E ainda há quem se preocupe em silenciar os carros de som nessa hora, para que não perturbem os eleitores enquanto refletem sobre sua decisão final!

Parece que o Judiciário não se incomoda que o julgamento interfira na eleição. Como disse o Procurador-Geral da República em inacreditável pronunciamento, acha até “salutar”.

Os principais veículos da indústria de comunicação dedicaram ao julgamento uma cobertura privilegiada. Na televisão, no rádio, na internet, nos jornais e revistas, foi, seguramente, maior que aquela que a eleição recebeu.

Só os muito ingênuos acreditariam que a grande imprensa foi movida por objetivos morais, que estava genuinamente preocupada com as questões éticas suscitadas pelo “mensalão”. Basta conhecê-la minimamente, saber quem são seus proprietários, articulistas e comentaristas, para não ter essa ilusão.

E lembrar seu comportamento no passado, quando fatos tão graves quanto os de agora – ou mais – aconteceram sob seu olhar complacente.

Como mostra nossa história moderna – desde o ciclo Vargas aos dias de hoje, passando pelo golpe militar de 1964 e a ditadura -, a grande imprensa brasileira escolhe lado e não hesita em defendê-lo. Tem amigos e adversários.

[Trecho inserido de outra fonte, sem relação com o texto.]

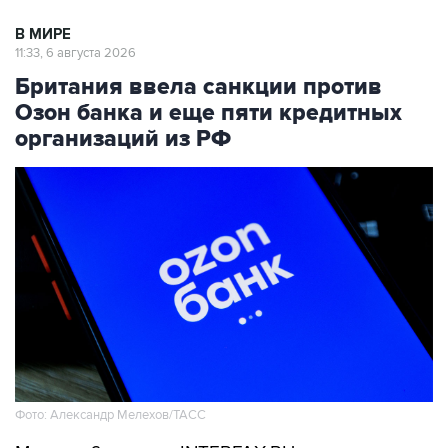
В МИРЕ
11:33, 6 августа 2026
Британия ввела санкции против
Озон банка и еще пяти кредитных
организаций из РФ
Фото: Александр Мелехов/ТАСС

A uns agrada, aos outros ataca. 

No julgamento do “mensalão”, a discussão ética sempre foi, para ela, secundária. O  que interessava era seu potencial de utilização política.

Seria engraçado imaginar uma situação inversa, na qual os denunciados não fossem “lulopetistas” e sim representantes dos partidos que hoje estão na oposição. Se o STF fizesse como faz agora, não mereceria o coro de elogios que ouve, não seria tratado como bastião da moralidade.

Seus ministros, ao invés de receber tratamento de heróis, estariam sendo achincalhados.

Especialmente os indicados por Lula e Dilma. Pobres deles! Cada voto que emitissem contra um oposicionista seria suspeito (o que ajuda a entender porque, no caso concreto, exatamente esses se sintam no dever de ser punitivos ao máximo).   

Nunca foi tão apropriada a teoria de que a eleição municipal é a ante-sala da presidencial. Não para a maioria do eleitorado, que não pensa assim. Mas para a oposição – nos partidos políticos, na mídia, no Judiciário, na sociedade.

Fizeram tudo que podiam para transformar as eleições em uma derrota para Lula e o PT. Imaginaram que os dois sairiam delas menores, derrotados nos principais embates. E que, assim, chegariam à eleição que interessa, a presidencial de 2014, enfraquecidos.

Não foi isso que ocorreu nos confrontos que terminaram no dia 7 de outubro. Pelo contrário. Se as pesquisas de agora forem confirmadas, não é isso que ocorrerá no próximo domingo.

Goste-se ou não do ex-presidente e de seu partido, é um fato. E contra fatos, não há argumentos.